Topic Clustering For Llm Discoverability

Topic Clustering Is What LLMs Actually Read

Classical topic clustering optimised for Google’s pre-2023 ranking system. LLM retrieval clusters topics differently, weights them differently, and rewards a structure that most SEO teams have spent a decade unlearning. Where the old hub-and-spoke pattern packed 30 supporting URLs around a money page, retrieval-grounded models prefer a denser, flatter cluster where each leaf is independently citable and the hub is a discoverable index rather than a thin overview. Across thirteen anonymised audits, the brands gaining LLM citation share were not the ones with the most URLs per topic. They were the ones whose clusters resolved cleanly to entities the model could read in a single chunk. This piece sets out the new clustering rules, the diagnostic that surfaces a broken cluster, and the rebuild sequence we have run on BFSI, manufacturing, and marketplace properties.

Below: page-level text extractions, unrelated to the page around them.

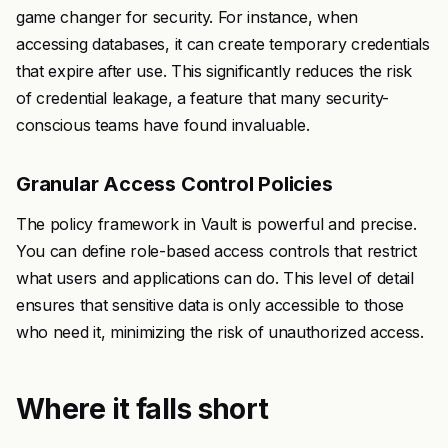
game changer for security. For instance, when
accessing databases, it can create temporary credentials
that expire after use. This significantly reduces the risk
of credential leakage, a feature that many security-
conscious teams have found invaluable.
Granular Access Control Policies
The policy framework in Vault is powerful and precise.
You can define role-based access controls that restrict
what users and applications can do. This level of detail
ensures that sensitive data is only accessible to those
who need it, minimizing the risk of unauthorized access.
Where it falls short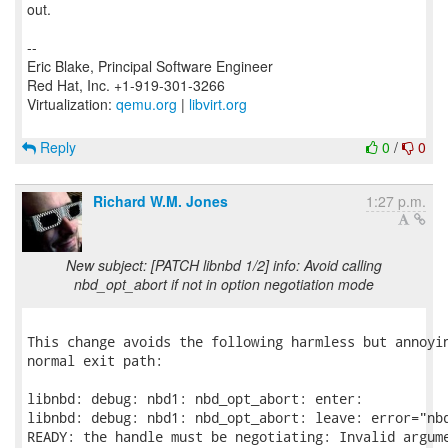
out.
--
Eric Blake, Principal Software Engineer
Red Hat, Inc. +1-919-301-3266
Virtualization:
qemu.org
|
libvirt.org
Reply
0
/
0
Richard W.M. Jones
1:27 p.m.
New subject: [PATCH libnbd 1/2] info: Avoid calling
nbd_opt_abort if not in option negotiation mode
This change avoids the following harmless but annoyin
normal exit path:

libnbd: debug: nbd1: nbd_opt_abort: enter:

libnbd: debug: nbd1: nbd_opt_abort: leave: error="nbd
READY: the handle must be negotiating: Invalid argume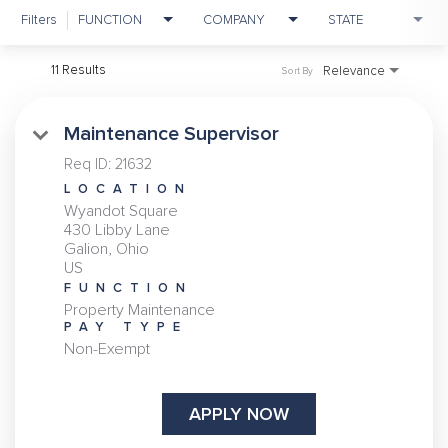
Filters
FUNCTION
COMPANY
STATE
11 Results
Relevance
Sort By
Maintenance Supervisor
Req ID:
21632
LOCATION
Wyandot Square
430 Libby Lane
Galion, Ohio
FUNCTION
Property Maintenance
PAY TYPE
Non-Exempt
APPLY NOW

Three Things About Clustering That Stopped Being True

First, that the hub should be a long-form pillar. Retrieval layers do not chunk a 4,500-word pillar into one piece. They chunk it into roughly 30 passages of 150 to 300 tokens each, score each passage independently, and select the best-scoring one for the query. A pillar that tries to answer 30 questions usually loses to a leaf that answers one question well. The hub should index, not exhaust.

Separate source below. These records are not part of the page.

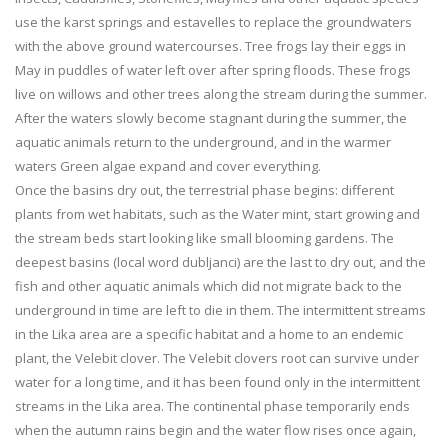
use the karst springs and estavelles to replace the groundwaters
with the above ground watercourses. Tree frogs lay their eggs in
May in puddles of water left over after spring floods. These frogs
live on willows and other trees along the stream during the summer.
After the waters slowly become stagnant during the summer, the
aquatic animals return to the underground, and in the warmer
waters Green algae expand and cover everything.
Once the basins dry out, the terrestrial phase begins: different
plants from wet habitats, such as the Water mint, start growing and
the stream beds start looking like small blooming gardens. The
deepest basins (local word dubljanci) are the last to dry out, and the
fish and other aquatic animals which did not migrate back to the
underground in time are left to die in them. The intermittent streams
in the Lika area are a specific habitat and a home to an endemic
plant, the Velebit clover. The Velebit clovers root can survive under
water for a long time, and it has been found only in the intermittent
streams in the Lika area. The continental phase temporarily ends
when the autumn rains begin and the water flow rises once again,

Second, that internal linking from hub to spoke is the engine of cluster authority. The retrieval layer does not read internal links the way Google’s PageRank-derived signal reads them. Anchor text on internal links is a weak signal compared with passage-level proximity and entity co-occurrence. Linking matters for crawl efficiency and for human navigation. It is not what concentrates citation share.

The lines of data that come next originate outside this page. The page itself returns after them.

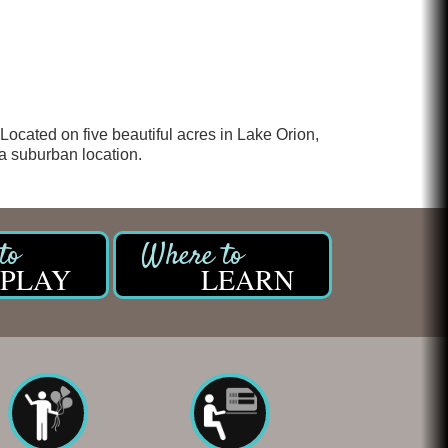
Glamorous Moms Foundation
 Located on five beautiful acres in Lake Orion,
 a suburban location.
PLAY
LEARN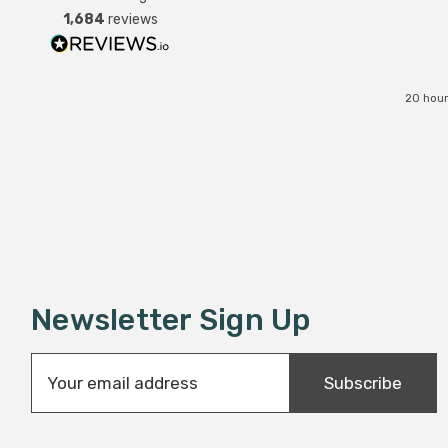
was replaced instantly. Super
1,684
reviews
service all round.
20 hour
Newsletter Sign Up
E
Subscribe
m
a
i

Third, that semantic relatedness equals cluster cohesion. Two URLs can sit in the same semantic space and still belong in different clusters because the retrieval intent behind their queries differs. A page on “loan eligibility” and a page on “loan EMI calculator” are semantically adjacent and retrieval-wise far apart. Treating them as one cluster produces a hub that answers neither query well.

The New Definition of a Cluster

A cluster, in 2026, is a set of URLs that share an entity anchor, cover an exhaustive question space around that anchor, and resolve consistently across a chunking pipeline. The shared anchor is the entity, not the keyword. The exhaustive question space is observed, not theorised, from real retrieval prompts. And consistent resolution means that whichever leaf a retrieval layer extracts from, the answer it grounds is consistent with every other leaf in the cluster.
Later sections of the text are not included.